▶ _What you should do_
Find the line holding "Iris jewelled crown" in the entries below. Give it again exactly, along with every line after it up to and including the line holding "обитателей парка занесена в".

Transcribed page contents:

--

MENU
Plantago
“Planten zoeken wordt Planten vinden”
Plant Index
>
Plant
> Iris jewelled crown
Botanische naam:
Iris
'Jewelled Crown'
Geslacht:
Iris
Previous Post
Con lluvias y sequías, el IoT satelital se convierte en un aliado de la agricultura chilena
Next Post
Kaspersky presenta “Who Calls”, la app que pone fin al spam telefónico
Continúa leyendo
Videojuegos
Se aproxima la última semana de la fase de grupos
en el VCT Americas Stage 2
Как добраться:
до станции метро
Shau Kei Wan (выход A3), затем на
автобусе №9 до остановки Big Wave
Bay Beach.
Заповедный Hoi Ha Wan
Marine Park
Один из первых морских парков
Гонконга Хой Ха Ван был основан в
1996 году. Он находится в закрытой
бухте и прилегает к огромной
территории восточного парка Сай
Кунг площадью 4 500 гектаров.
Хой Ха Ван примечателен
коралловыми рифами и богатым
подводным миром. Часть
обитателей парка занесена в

--

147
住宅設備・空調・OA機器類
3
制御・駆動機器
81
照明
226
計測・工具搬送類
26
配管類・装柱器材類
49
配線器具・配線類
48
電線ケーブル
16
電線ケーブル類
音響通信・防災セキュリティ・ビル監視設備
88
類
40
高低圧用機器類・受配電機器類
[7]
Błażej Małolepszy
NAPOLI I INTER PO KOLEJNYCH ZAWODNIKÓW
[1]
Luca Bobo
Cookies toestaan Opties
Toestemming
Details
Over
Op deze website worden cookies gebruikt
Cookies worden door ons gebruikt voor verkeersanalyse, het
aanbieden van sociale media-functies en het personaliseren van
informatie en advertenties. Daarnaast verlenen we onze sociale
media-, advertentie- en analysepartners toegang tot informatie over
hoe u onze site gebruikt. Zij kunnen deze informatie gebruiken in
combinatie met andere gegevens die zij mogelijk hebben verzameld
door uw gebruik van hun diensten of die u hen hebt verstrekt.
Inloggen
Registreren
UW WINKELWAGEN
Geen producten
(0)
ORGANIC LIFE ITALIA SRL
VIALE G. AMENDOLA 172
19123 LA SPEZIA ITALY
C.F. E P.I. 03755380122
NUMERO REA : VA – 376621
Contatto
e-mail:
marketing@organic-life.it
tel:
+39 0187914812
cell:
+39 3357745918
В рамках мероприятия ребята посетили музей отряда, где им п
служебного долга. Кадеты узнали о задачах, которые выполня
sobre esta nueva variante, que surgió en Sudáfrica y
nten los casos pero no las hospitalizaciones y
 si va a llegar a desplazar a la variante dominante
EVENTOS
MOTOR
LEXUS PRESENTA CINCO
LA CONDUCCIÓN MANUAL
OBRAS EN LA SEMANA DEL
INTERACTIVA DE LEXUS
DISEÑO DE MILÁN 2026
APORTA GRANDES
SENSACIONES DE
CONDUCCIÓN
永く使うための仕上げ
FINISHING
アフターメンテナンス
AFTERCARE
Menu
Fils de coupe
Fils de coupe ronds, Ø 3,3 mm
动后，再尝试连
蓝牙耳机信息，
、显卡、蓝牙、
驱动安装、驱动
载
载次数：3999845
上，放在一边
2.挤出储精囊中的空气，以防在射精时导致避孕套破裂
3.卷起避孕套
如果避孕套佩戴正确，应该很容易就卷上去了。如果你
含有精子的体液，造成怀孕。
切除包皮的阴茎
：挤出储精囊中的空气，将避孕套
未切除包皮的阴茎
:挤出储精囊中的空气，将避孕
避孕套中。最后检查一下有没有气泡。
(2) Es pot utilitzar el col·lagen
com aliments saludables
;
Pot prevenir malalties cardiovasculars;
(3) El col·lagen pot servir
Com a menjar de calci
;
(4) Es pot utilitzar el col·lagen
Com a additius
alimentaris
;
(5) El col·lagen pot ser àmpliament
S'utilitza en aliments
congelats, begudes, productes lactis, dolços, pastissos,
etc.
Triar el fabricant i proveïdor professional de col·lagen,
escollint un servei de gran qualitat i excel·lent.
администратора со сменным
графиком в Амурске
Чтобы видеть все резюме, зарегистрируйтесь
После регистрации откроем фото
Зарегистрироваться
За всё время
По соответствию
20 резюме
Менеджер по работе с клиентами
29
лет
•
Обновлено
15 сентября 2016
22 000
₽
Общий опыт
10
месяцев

--

▶ _Answer section_
> Iris jewelled crown
Botanische naam:
Iris
'Jewelled Crown'
Geslacht:
Iris
Previous Post
Con lluvias y sequías, el IoT satelital se convierte en un aliado de la agricultura chilena
Next Post
Kaspersky presenta “Who Calls”, la app que pone fin al spam telefónico
Continúa leyendo
Videojuegos
Se aproxima la última semana de la fase de grupos
en el VCT Americas Stage 2
Как добраться:
до станции метро
Shau Kei Wan (выход A3), затем на
автобусе №9 до остановки Big Wave
Bay Beach.
Заповедный Hoi Ha Wan
Marine Park
Один из первых морских парков
Гонконга Хой Ха Ван был основан в
1996 году. Он находится в закрытой
бухте и прилегает к огромной
территории восточного парка Сай
Кунг площадью 4 500 гектаров.
Хой Ха Ван примечателен
коралловыми рифами и богатым
подводным миром. Часть
обитателей парка занесена в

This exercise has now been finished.